Livide, les traits altérés, les lèvres tremblantes, Barbara Pétrovna s’avança vers lui.
– Ainsi, demanda-t-elle, – Stépan Trophimovitch vous a écrit qu’il épousait «les péchés commis en Suisse par un autre» et il vous a prié de venir le «sauver», ce sont là ses expressions?

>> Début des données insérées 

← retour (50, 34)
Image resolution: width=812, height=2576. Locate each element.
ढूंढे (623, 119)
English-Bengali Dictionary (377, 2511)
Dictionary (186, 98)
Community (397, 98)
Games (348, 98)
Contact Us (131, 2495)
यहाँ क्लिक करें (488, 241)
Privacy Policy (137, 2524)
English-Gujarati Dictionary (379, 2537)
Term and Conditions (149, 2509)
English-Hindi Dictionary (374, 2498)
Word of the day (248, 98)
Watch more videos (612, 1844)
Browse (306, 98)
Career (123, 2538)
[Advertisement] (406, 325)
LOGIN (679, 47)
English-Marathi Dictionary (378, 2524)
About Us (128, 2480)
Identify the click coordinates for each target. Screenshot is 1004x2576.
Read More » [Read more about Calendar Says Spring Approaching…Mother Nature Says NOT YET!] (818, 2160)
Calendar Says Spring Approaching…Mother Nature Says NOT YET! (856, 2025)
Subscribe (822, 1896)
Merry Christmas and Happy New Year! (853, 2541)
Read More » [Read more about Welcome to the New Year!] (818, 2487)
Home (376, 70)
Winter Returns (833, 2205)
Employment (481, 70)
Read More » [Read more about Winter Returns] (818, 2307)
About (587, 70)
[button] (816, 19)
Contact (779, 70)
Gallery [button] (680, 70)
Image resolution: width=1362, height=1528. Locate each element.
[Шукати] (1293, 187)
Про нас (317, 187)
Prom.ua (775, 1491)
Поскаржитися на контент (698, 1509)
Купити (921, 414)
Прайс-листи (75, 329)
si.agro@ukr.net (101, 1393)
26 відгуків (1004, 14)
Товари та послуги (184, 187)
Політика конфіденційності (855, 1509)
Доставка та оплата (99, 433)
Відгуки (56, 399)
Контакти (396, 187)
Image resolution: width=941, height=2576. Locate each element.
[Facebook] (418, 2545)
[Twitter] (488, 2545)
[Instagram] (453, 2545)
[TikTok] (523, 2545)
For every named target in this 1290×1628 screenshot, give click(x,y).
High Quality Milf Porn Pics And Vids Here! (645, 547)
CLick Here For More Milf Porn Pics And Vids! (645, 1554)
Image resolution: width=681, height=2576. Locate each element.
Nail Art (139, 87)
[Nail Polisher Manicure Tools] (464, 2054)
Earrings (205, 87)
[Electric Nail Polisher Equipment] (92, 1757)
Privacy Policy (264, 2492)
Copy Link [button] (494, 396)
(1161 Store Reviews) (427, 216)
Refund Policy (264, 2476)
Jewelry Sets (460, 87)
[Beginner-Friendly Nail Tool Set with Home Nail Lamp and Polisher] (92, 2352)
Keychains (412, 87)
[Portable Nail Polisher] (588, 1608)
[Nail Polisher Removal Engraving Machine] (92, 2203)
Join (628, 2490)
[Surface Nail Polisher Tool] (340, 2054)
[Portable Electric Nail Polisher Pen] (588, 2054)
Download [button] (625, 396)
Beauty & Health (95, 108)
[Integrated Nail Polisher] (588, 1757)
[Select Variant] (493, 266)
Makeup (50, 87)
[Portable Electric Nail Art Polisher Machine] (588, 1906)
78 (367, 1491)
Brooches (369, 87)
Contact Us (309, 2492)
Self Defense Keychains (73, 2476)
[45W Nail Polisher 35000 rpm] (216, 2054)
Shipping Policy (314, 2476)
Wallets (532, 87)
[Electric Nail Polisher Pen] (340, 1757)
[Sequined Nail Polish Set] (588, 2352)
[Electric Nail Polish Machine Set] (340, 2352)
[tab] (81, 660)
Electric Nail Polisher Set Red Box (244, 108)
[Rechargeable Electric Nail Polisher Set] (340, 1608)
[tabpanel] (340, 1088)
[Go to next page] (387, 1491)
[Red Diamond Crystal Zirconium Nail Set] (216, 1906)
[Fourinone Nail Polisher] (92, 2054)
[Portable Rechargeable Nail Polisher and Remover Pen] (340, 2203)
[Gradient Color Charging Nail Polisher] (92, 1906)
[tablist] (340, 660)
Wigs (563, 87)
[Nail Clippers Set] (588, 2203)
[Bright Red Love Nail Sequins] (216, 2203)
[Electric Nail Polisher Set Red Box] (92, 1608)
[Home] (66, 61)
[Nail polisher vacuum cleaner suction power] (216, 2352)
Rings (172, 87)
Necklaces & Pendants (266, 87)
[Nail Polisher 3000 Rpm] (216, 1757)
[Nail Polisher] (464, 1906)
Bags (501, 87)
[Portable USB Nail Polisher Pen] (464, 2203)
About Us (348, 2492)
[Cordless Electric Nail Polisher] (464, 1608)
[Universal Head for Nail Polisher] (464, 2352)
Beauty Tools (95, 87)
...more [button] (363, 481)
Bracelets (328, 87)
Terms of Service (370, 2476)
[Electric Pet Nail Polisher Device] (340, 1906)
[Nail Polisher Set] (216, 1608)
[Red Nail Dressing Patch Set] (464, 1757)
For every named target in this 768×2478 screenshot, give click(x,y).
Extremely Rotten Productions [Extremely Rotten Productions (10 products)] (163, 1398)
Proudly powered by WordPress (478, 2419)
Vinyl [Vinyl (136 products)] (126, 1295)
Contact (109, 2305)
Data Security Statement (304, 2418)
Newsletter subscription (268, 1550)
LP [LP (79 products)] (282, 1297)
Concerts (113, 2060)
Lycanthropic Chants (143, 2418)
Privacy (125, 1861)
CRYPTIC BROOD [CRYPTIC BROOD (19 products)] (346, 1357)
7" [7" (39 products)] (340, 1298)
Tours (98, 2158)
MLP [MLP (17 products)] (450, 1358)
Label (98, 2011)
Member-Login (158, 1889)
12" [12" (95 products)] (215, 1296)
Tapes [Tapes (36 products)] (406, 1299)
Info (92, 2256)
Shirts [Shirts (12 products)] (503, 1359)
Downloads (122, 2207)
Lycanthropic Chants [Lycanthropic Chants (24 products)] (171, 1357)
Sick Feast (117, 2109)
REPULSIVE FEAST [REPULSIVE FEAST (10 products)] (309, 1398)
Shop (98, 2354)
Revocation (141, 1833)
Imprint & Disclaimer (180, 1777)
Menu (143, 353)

– Voyez-vous, répondit d’un air effrayé Pierre Stépanovitch, – s’il y a là quelque chose que je n’ai pas compris, c’est sa faute, naturellement: pourquoi écrit-il ainsi? Vous savez, Barbara Pétrovna, il barbouille du papier à la toise, dans ces deux ou trois derniers mois je recevais de lui lettres sur lettres, et, je l’avoue, j’avais fini par ne plus les lire jusqu’au bout. Pardonne-moi, Stépan Trophimovitch, un aveu aussi bête, mais, tu dois en convenir, tes lettres, bien qu’elles me fussent adressées, étaient plutôt écrites pour la postérité; par conséquent peut t’importait que je les lusse… Allons, allons, ne te fâche pas; toi et moi nous sommes toujours parents! Mais cette lettre, Barbara Pétrovna, cette lettre, je l’ai lue tout entière. Ces «péchés» – ces «péchés d’un autre», ce sont pour sûr, nos petits péchés à nous, et il y a gros à parier qu’ils sont les plus innocents du monde, mais nous avons imaginé de bâtir là-dessus une histoire terrible pour nous donner un vernis de noblesse, pas pour autre chose. C’est que, voyez-vous, nos comptes boitent un peu, il faut bien l’avouer enfin. Vous savez, nous avons la passion des cartes… du reste, ce sont là des paroles superflues, absolument superflues, pardon, je suis trop bavard, mais je vous assure, Barbara Pétrovna, qu’il m’avait positivement effrayé et que j’étais accouru en partie pour le «sauver». Enfin, c’est pour moi-même une affaire de conscience. Est-ce que je viens lui mettre le couteau sur la gorge? Est-ce que je suis un créancier impitoyable? Il m’écrit quelque chose au sujet de la dot… Du reste, tu te maries, n’est-ce pas, Stépan Trophimovitch? Eh bien, alors, trêve de vaines paroles, c’est bavarder uniquement pour faire du style… Ah! Barbara Pétrovna, tenez, je suis sûr qu’à présent vous me condamnez, et justement parce que j’ai aussi fait du style…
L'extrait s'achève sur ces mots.